Outra crítica é que os preços dos produtos da cesta básica irão explodir. Não é necessariamente verdade. Como o comércio vai se ressarcir automaticamente de créditos tributários nas compras de seus produtos, a alíquota do novo imposto precisaria ser muito maior do que a alíquota do ICMS para compensar esse ressarcimento. Aliás, nem sei como estão calculando o suposto aumento de preços da cesta básica que tem rodado por aí (exemplo abaixo, no post de Eduardo Bolsonaro, em que São Paulo pertence à região Sul e a Bahia ao Sudeste), se nem sabemos a alíquota e nem todos os créditos tributários ao longo da cadeia de produção. De qualquer modo, aparentemente haverá alíquota zero para um grupo de produtos da cesta básica, o que definitivamente desmonta esse argumento.
Mais uma crítica: os preços dos serviços vão explodir, pois o ISS, atual imposto sobre serviços, normalmente tem alíquota muito pequena se comparada com a alíquota prevista para o novo imposto. Bem, isso é verdade para quem não está no Simples, que estará mantido. Além disso, parece que haverá alíquotas especiais para saúde, educação e transportes. De qualquer forma, efetivamente o setor de serviços, hoje, paga menos imposto proporcionalmente ao seu peso na economia (cerca de 2/3 do PIB), onerando por demais os outros setores. A RT não tem o objetivo de fazer justiça tributária, mas este é um efeito desejável da reforma.
Resumindo e concluindo: estamos tratando um grande câncer que está matando o Brasil, que é a discricionariedade de governadores e prefeitos no trato de matéria tributária.
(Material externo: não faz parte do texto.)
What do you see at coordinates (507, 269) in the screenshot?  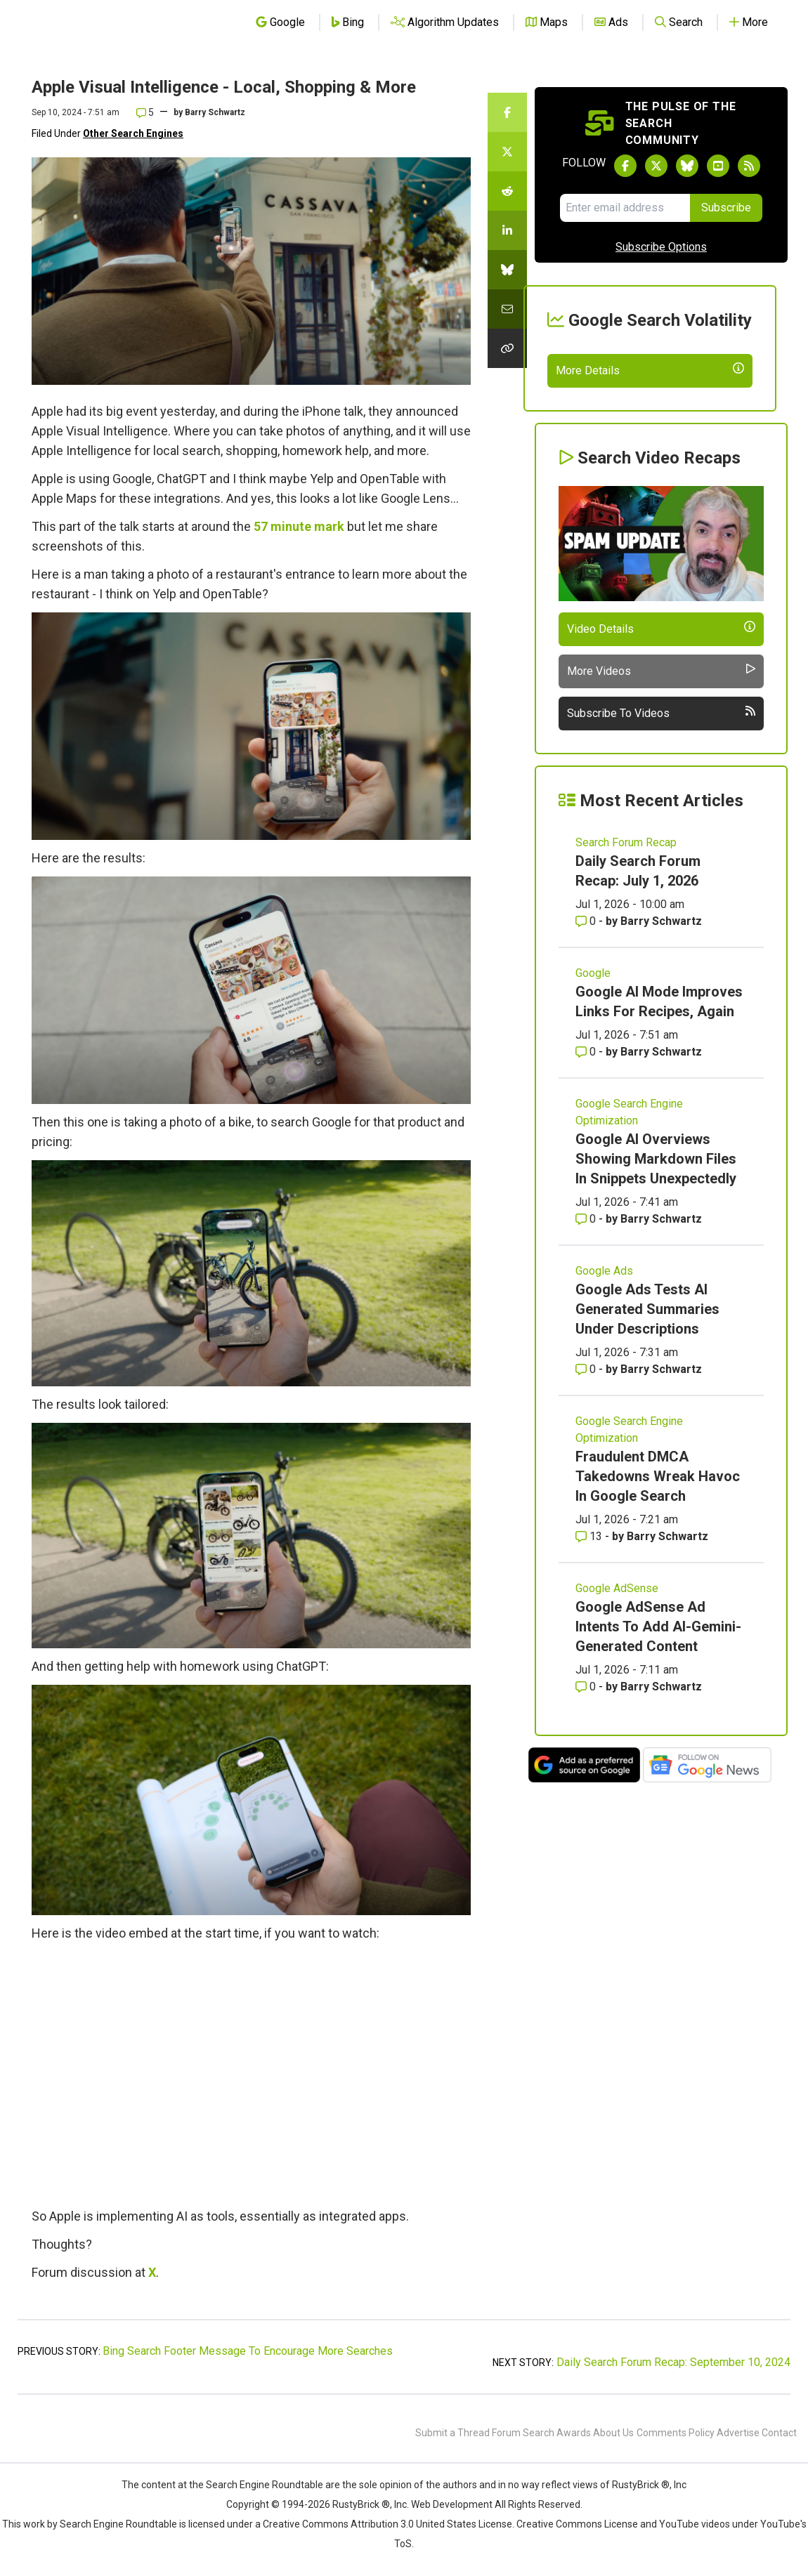 I see `[Share this story on Bluesky]` at bounding box center [507, 269].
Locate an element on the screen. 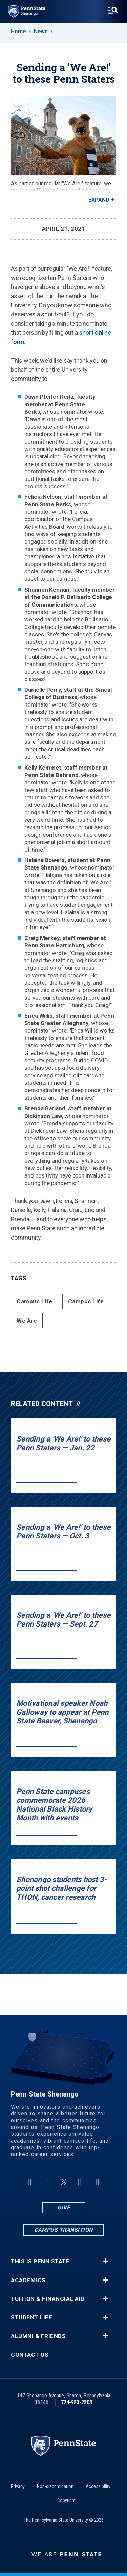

Há vários efeitos colaterais, mas não é por isso que devemos deixar de tentar o tratamento. Alguém poderá dizer que os efeitos colaterais são tão grandes e indesejáveis que matarão o paciente de qualquer maneira. Bem, olhe novamente o gráfico abaixo. O sistema proposto é semelhante ao usado em grande parte dos países do mundo, e não parece que estejam assim tão mal. A grande questão, volto a lembrar, não está no setor econômico que vai ganhar ou vai perder mais. Está, isso sim, na capacidade de o Estado brasileiro atazanar a vida do empreendedor, e de todas as cracas que se acoplam a esse navio da insanidade. Com a RT, essa capacidade diminui de maneira relevante. Esse é o cerne da questão.